Mustafeez Shah a, Achilleas Savva a
a Regenerative Bioelectronic Technologies (ReBooT) Group, Section Bioelectronics, Department of Microelectronics, Faculty of EEMCS, Delft University of Technology, Delft, The Netherlands.
Proceedings of Bioelectronic Interfaces: Materials, Devices and Applications (CyBioEl)
Limassol, Cyprus, 2024 October 22nd - 25th
Organizers: Eleni Stavrinidou and Achilleas Savva
Oral, Mustafeez Shah, presentation 044
Publication date: 28th June 2024

Therapy for peripheral nerve and spinal cord injuries as well as several neurodegenerative diseases remain a big clinical challenge due to poor regeneration of neural tissue in the damaged area. [1]. Within this context, human induced pluripotent stem cells  (hiPSC)-derived neuronal networks present an effective in-vitro model for the study of these physiological issues. However, the differentiation and maturation of hiPSCs is a complex and time-consuming process, thereby necessitating techniques for real-time monitoring of neuronal differentiation and maturation with high sensitivity.

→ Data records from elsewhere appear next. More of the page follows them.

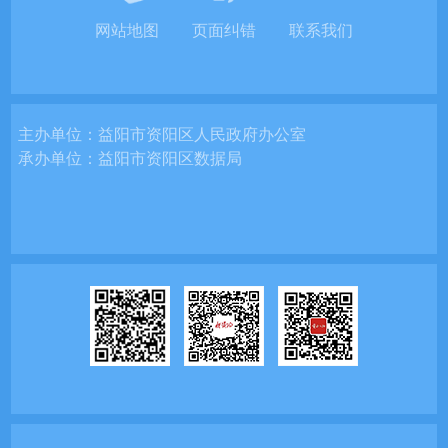
网站地图
页面纠错
联系我们
主办单位：
益阳市资阳区人民政府办公室
承办单位：
益阳市资阳区数据局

Moreover, physical microenvironmental cues, such as electrical signals, have been increasingly recognized as crucial in regulating stem cell behaviour and fate as well as neuron regeneration processes [2]. However, the underlying molecular mechanism demand further investigation [3]. Furthermore, PEDOT: PSS based electrodes have been shown to lower the electrochemical impedance leading to an increased SNR [4] while recording in addition to promoting neurogenic differentiation [5].

In this work, we first designed a microelectrode array and compared the SNR, electrochemical stability, charge storage capacity and charge injection limit of different electrode materials, viz-a-viz, Gold, Gold/PEDOT: PSS and PEDOT: PSS only via Electrochemical Impedance Spectroscopy (EIS), Voltage Transients and Cyclic Voltammetry (CV) measurements.  This is followed by comparison of different electrode designs including inter-digitated, castellated and matrix based. The best electrode designs were used to monitor proliferation of (hiPSCs) followed by the differentiation to cortical neurons with the entire process being analysed by correlating the physiological variations during the process to the variation in impedance magnitude and phase at various frequency bands.

Further studies aim to make the in-vitro platform more biomimetic with flexible mesh-design based electrodes to bridge the dimensional gap between the 3D cultures and the monitoring system.